Art Katz would have turned 80 this year had he not died in June 2007 from a blood vessel disease. A bench, an angel statuette, a stone wall and a birdbath make up a tiny shrine in a grassy field by a dirt road in a tiny community some 10 miles south of Bemidji.

Across the sunny meadow is a deserted olive-green house where Art once lived and wrote his many books. Down the road are several house trailers — remnants of Ben Israel Fellowship, a Christian community he helped found.

A dark red barn that once hosted popular conferences where Art taught now sits abandoned in a field of grass and clover. But Mr. Katz’s writings live on with the help of Simon and Naomi Hensman, a couple who runs www.artkatzministries.org and who graciously showed me around.

The community’s isolated locale served as a possible refuge for U.S. Jews who Art believed will endure great persecution in a future time when America turns against them. Mr. Katz, who was born Jewish before converting to Christianity, had a passion for anything to do with Israel.

His most famous moment was at the 1977 Conference on Charismatic Renewal in the Christian Churches, a gathering of 45,000 Christians in Kansas City. Art was a speaker at a symposium of messianic Jews, who believe Jesus was the promised Jewish messiah. He caused an uproar when he stated that because Jews caused the death of Christ, they reaped the results of the Holocaust.

A journalist at the event said dozens of Jews and Christians — including several Catholic priests — responded by apologizing for past sins and washing each other’s feet. The meeting had been going nowhere spiritually until Art broke the ice.

I first spotted Art at a charismatic convention in New Orleans 10 years later, where he angered some of the organizers with his blunt remarks on the lack of spiritual power there.

I, however, was impressed by his assessment, which is what the journalists covering the event were privately murmuring in the press box. Over the years, I followed this brilliant, complex man who was known as prophetic, provocative and somewhat of a burr in the saddle.

For instance, in a 2004 speech given in New Zealand, he called Princess Diana’s funeral “a scandal of failure” for the church. Here “was a debutante and a jet-setter, immoral, humanist, even receiving occultic consultation, and yet receiving all the trappings of Christian burial at the highest levels of the Anglican church with their clerics of the greatest order, intoning with great solemnity as if this were in fact the burial of a Christian,” he said. “The church should not have stood still. It was a silence that needed to be broken.”

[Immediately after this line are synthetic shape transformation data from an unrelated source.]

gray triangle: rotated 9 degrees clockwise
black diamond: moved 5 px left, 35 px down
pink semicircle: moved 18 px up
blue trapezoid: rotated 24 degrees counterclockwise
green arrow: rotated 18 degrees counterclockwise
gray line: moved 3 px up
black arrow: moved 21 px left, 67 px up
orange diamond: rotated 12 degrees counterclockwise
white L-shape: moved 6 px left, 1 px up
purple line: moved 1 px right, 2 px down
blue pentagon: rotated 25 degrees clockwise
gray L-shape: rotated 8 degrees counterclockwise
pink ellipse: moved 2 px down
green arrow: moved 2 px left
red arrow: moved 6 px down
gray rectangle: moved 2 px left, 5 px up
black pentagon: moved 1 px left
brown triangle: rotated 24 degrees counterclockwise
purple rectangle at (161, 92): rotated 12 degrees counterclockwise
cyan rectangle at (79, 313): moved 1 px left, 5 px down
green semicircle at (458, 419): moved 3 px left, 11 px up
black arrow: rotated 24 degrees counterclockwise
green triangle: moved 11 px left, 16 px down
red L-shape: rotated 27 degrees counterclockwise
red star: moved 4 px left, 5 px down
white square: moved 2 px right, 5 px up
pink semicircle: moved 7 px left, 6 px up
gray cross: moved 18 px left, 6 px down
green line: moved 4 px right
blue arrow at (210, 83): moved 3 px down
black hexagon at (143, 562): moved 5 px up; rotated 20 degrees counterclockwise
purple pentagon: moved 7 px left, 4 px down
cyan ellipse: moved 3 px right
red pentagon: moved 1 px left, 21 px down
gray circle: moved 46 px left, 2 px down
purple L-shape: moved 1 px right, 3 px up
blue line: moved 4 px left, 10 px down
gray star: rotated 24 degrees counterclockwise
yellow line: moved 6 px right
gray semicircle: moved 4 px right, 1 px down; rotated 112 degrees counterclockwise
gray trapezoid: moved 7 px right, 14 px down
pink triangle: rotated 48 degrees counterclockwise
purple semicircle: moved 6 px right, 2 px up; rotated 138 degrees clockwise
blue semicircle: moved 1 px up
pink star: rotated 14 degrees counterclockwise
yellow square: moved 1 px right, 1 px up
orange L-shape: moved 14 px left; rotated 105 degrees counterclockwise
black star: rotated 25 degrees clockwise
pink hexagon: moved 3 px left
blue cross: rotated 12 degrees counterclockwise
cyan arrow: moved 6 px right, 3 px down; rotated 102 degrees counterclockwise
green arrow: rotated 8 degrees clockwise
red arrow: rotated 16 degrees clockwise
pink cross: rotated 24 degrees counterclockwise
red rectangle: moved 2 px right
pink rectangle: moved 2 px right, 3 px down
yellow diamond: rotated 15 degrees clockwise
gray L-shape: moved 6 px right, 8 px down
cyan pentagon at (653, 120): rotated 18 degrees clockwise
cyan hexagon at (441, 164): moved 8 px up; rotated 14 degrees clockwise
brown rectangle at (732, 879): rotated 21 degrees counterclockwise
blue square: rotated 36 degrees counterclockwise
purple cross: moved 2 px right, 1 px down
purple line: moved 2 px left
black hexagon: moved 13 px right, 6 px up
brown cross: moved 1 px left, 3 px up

He added, “It doesn’t mean that we’re going to be successful or even heard, but to be silent in the face of some direct contradiction of the faith, and a diminishing of God by it, calls for a statement.”

He made many such statements that no doubt cost him dearly. As I stood in that grassy field, I realized why some men, like the Rev. Billy Graham, are lionized by the Christian world and others, like Art Katz, have a silent grave in the middle of the north woods.

Julia Duin’s Stairway to Heaven column runs Thursdays and Sundays. Contact her at jduin@washingtontimes.com.

About the Author
Julia Duin

Julia Duin

Julia Duin is the Times’ religion editor. She has a master’s degree in religion from Trinity School for Ministry (an Episcopal seminary) and has covered the beat for three decades. Before coming to The Washington Times, she worked for five newspapers, including a stint as a religion writer for the Houston Chronicle and a year as city editor at the ...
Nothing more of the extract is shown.